> WORK ITEM
The answer must be a single number: how many lines of the records below contain "means".

*** DATASET RECORDS Section Begins ***

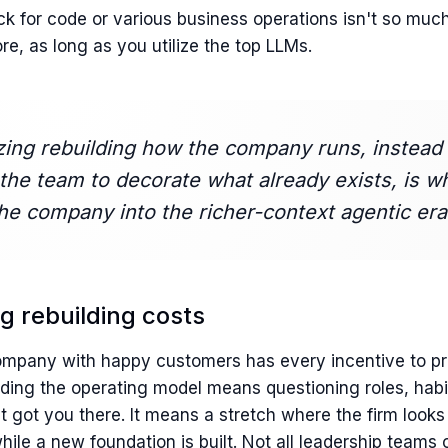
ck for code or various business operations isn't so muc
e, as long as you utilize the top LLMs.
izing rebuilding how the company runs, instead 
the team to decorate what already exists, is w
the company into the richer-context agentic era
ing rebuilding costs
mpany with happy customers has every incentive to pr
lding the operating model means questioning roles, habi
t got you there. It means a stretch where the firm look
hile a new foundation is built. Not all leadership team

*** DATASET RECORDS Section Ends ***

> EXERCISE OUTPUT
2